📅 T-Th 3:05 – 4:20 PM
👨🏫 Instructor: Joaquin Carbonara, PhD
🏢 Office: SAMC 379
⏰ Office Hours: By appointment
This course explores foundational mathematical and data science thinking, focusing on analytical reasoning, problem solving, and data-centric applications. Students will participate in weekly quizzes, assignments, a midterm project, presentations, and a final project. The main programming language used is python.
📘 How to Think Like a Data Scientist (HTTLADS) — free online
Access instructions will be provided in class and linked on the course LMS.
Students will:
| Assessment Component | Percentage |
|---|---|
| Weekly Quizzes | 20% |
| Assignments | 20% |
| Midterm Project | 20% |
| Presentations | 20% |
| Final Project | 20% |
⚠️ Important: Attendance is required to take quizzes and complete presentations.
We will cover approximately one module a week.
| Module | Topics / Readings | Activities |
|---|---|---|
| 1 | Chapter 4: Python & Jupyter Notebooks – Intro & Python Review (variables, data types, control flow, functions) |
Intro workshop, Python syntax exercises |
| 2 | Chapter 4: Python & Jupyter Notebooks – Jupyter, Colab, Markdown | Lab: Set up Jupyter/Colab + Markdown cells |
| 3 | Chapter 5: Learning Pandas with Movie Data – Intro to pandas & DataFrames | Lab: Load/inspect DataFrames |
| 4 | Chapter 5: Pandas – Filtering, indexing, multiple DataFrames | Assignment: Manipulating pandas DataFrames |
| 5 | Chapter 6: Exploratory Data Analysis (EDA) – Visualizations & summarizing data | Quiz + EDA lab (histograms, scatter plots) |
| 6 | Chapter 6 Continued: EDA case studies & deeper visualization | Midterm project preparation |
| 7 | Chapter 7: Ethical & Legal Considerations in Data Use | Discussion: Ethics case studies + short reflection |
| 8 | Chapter 8: Textual Analysis – Text mining & tidying data | Lab: Text tokenization and word frequency |
| 9 | Chapter 8 Continued: Textual Analysis practice & investigation questions | Quiz + small text analysis project |
| 10 | Chapter 9: Predictive Analytics – Intro & Bike Rental prediction | Intro to predictive modeling; SQL overview (if applicable) |
| 11 | Chapter 9 Continued: Bike data exploration & intro to SQL/querying | Lab: Build and evaluate simple predictive model |
| 12 | Chapter 9 / 10 Wrap-up: Advanced predictive topics + project check-ins | Final project presentations & review |
Regular attendance is required. You must be present to take quizzes and participate in presentations.

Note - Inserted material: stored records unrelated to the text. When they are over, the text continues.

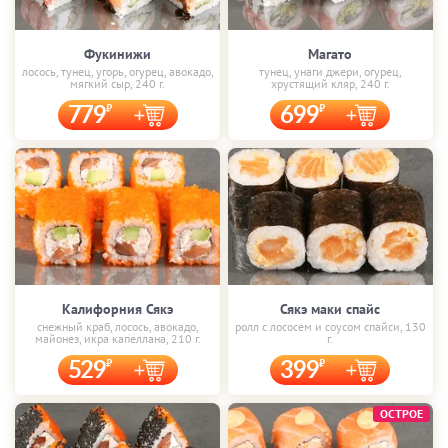
Фукинижи
Магато
лосось, тунец, угорь, огурец, авокадо,
тунец, унаги джери, огурец,
мягкий сыр, 240 г.
хрустящий кляр, 240 г.
779
699
Калифорния Сякэ
Сякэ маки спайс
снежный краб, лосось, авокадо,
ролл с лососем и соусом спайси, 130
майонез, икра капеллана, 210 г.
г.
529
399
ОСТРОЕ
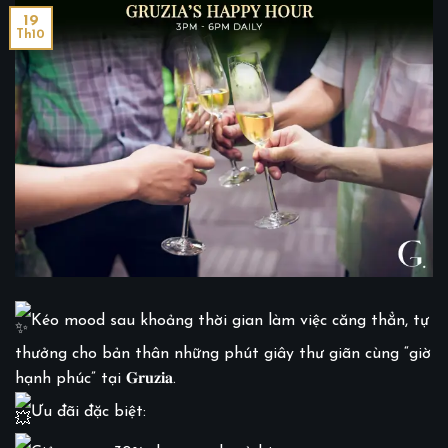
19
Th10
Kéo mood sau khoảng thời gian làm việc căng thẳn, tự
thưởng cho bản thân những phút giây thư giãn cùng “giờ
hạnh phúc” tại 𝐆𝐫𝐮𝐳𝐢𝐚.
Ưu đãi đặc biệt:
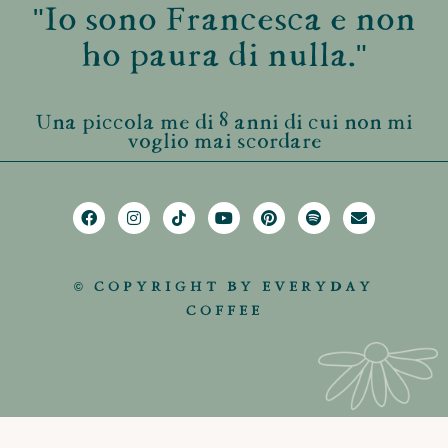
"Io sono Francesca e non
ho paura di nulla."
Una piccola me di 8 anni di cui non mi
voglio mai scordare
© COPYRIGHT BY EVERYDAY
COFFEE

All students are expected to demonstrate honesty and integrity in completing course requirements and following university academic regulations. Acts of plagiarism, cheating, academic misconduct, or misrepresentation of work are inconsistent with the aims and goals of Buffalo State University and may result in disciplinary action.

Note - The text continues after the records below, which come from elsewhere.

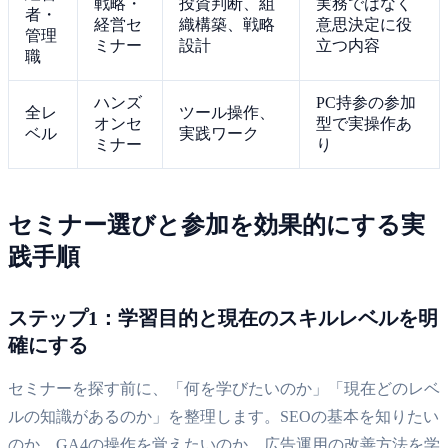
戦略・
投資判断、組
実務ではなく
者・
経営セ
織構築、戦略
意思決定に役
管理
ミナー
設計
立つ内容
職
ハンズ
PC持参の参加
全レ
ツール操作、
オンセ
型で実操作あ
ベル
実践ワーク
ミナー
り
セミナー選びと参加を効果的にする実
践手順
ステップ1：学習目的と現在のスキルレベルを明
確にする
セミナーを探す前に、「何を学びたいのか」「現在どのレベ
ルの知識があるのか」を整理します。SEOの基本を知りたい
のか、GA4の操作を覚えたいのか、広告運用の改善方法を学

Students should also consult resources on plagiarism avoidance, critical citation practices, and academic integrity posted by the university.
Students who need accommodations to complete course requirements due to a disability are invited to make their needs known to Student Accessibility Services (SAS) and to provide appropriate documentation.
Tutoring and academic support services (writing, math, study skills) are available through the Academic Center for Excellence.
Disruptive classroom behavior (cell phones, talking, noise, etc.) will not be tolerated. Instructors may take appropriate action, including removal from class, consistent with university policy.
Success in this course depends on consistent engagement — attending class sessions, keeping up with readings, participating in discussions, and careful preparation for presentations and projects. I'm looking forward to exploring data science thinking with you!